◆ What the task requires:
Using the records below, filter for lines that contain the string "Chile" and copy them out.

◆ Source information:
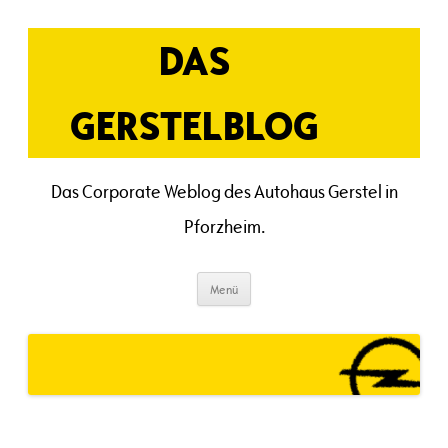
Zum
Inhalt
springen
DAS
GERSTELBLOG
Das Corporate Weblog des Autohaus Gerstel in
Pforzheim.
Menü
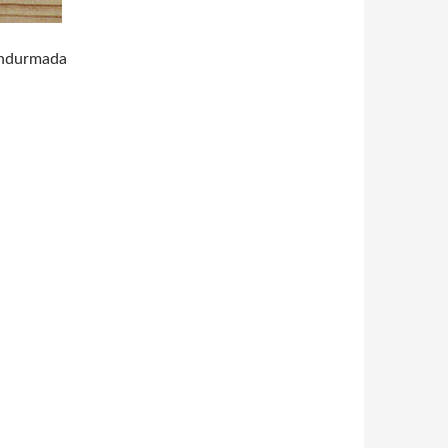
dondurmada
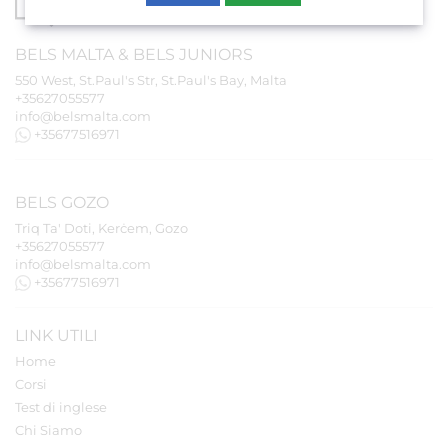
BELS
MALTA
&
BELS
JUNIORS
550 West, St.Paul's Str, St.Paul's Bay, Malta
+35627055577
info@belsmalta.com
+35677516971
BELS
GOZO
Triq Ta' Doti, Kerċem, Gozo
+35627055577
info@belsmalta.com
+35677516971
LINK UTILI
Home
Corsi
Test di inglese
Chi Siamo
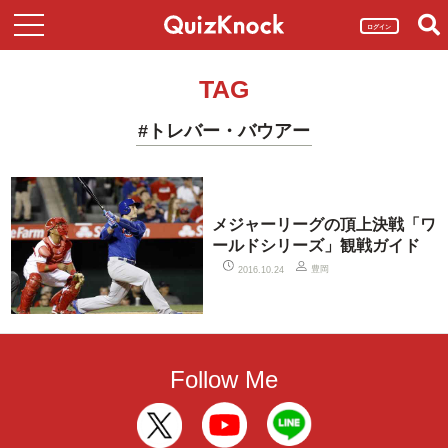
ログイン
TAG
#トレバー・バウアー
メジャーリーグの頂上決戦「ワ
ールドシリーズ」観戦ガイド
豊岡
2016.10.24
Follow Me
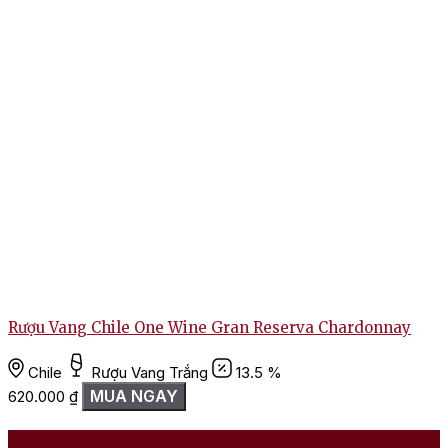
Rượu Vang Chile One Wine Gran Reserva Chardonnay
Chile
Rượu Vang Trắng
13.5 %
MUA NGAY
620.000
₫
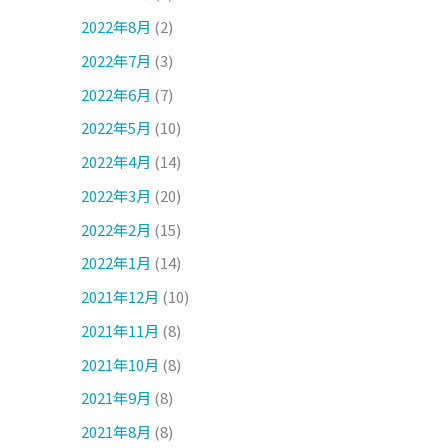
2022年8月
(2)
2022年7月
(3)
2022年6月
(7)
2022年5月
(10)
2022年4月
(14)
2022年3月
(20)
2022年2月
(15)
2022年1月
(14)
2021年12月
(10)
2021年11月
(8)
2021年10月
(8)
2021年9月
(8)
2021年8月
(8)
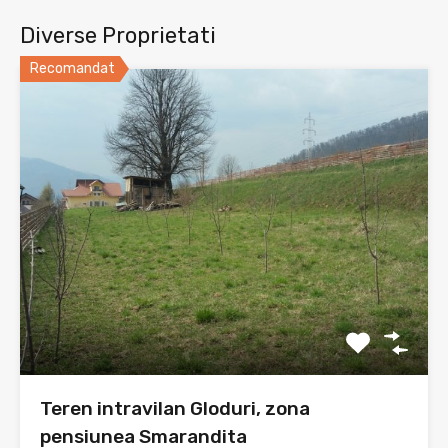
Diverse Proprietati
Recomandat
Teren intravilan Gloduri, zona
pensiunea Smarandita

◆ Written solution:
Rượu Vang Chile One Wine Gran Reserva Chardonnay
Chile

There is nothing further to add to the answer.